Quais foram os aspectos marcantes junto ao povo do Haiti?

Irmã Maria Goreth – Foram muitos, mas eu destacaria o trabalho com as mulheres. São mulheres de garra, determinadas, com muitas dificuldades… porque lá é um país muito pobre que depois do terremoto ficou mais pobre ainda… São mulheres que muitas vezes sofrem violências, mas que mesmo assim tem muita garra, muita determinação, pra poder dar conta de trabalhar e assim ajudar a família… Digo, trabalhar no sentido de ir pra rua, de lutar, porque trabalho formal não tem. Então elas saem pra vender doce, bolo, o que tiver pra poder ajudar os filhos. Porque no Haiti […] não tem escola, nem hospital gratuito, não existe nada que é “social” e gratuito pra população… E acho que outra situação que é marcante no Haiti é a severa desnutrição que as crianças sofrem, então a fome é destruidora… Então, a gente trabalha junto com a pastoral da Criança, produz as farinhas com essas mães, ensina como trabalhar essa nutrição. Nós fazemos 24 tipos de farinhas, tudo manual, ralando (a farinha) com elas, botando pra secar, tudo de forma muito manual, bem primitivo mesmo, e isso tem salvado vidas. Já salvamos muitas crianças que chegavam com três anos, pesando dois quilos… dois quilos e meio, como um recém-nascido. Muitas vezes essa desnutrição era tão severa que a gente tinha que arcar pagando hospital, porque a criança já estava cheia de inflamação, infecção e precisava ficar internada. Mas com a graça e ajuda do povo brasileiro, das igrejas, das comunidades, a gente conseguiu salvar muita criança.

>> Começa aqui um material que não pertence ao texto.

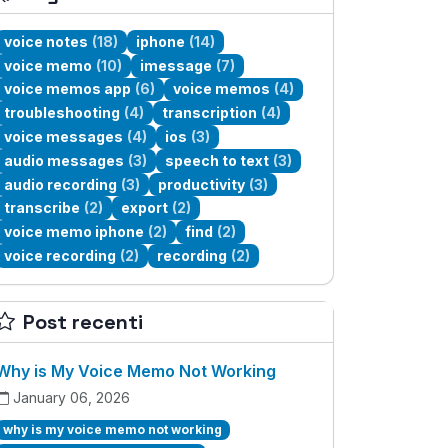
voice notes
(18)
iphone
(14)
voice memo
(10)
imessage
(7)
voice memos app
(6)
voice memos
(4)
troubleshooting
(4)
transcription
(4)
voice messages
(4)
ios
(3)
audio messages
(3)
speech to text
(3)
audio recording
(3)
productivity
(3)
transcribe
(2)
export
(2)
voice memo iphone
(2)
find
(2)
voice recording
(2)
recording
(2)
Post recenti
Why is My Voice Memo Not Working
January 06, 2026
why is my voice memo not working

Ouvindo você falar, Ir. Goreth, como missionária, lembramos dos terremotos e furacões, frequentes no Haiti, recordamos, inclusive, a Dra. Zilda Arns, que morreu ali implantando a Pastoral da Criança…

Irmã Maria Goreth – Sim, a Pastoral da Criança está implantada… não está em pleno vapor por falta de recursos que são limitados, mas se busca trabalhar. A gente vê que as paróquias estão tentando, mas a situação de fome e de miséria dificulta. Não é fácil, mas as pessoas são lutadoras… Dra. Zilda deixou uma semente que requer de nós, religiosos e leigos engajados, fazer com que esta semente frutifique e possa criar galhos, flores e frutos. Com certeza, o espírito dela continua, e isso tem salvado vidas, graças a Deus.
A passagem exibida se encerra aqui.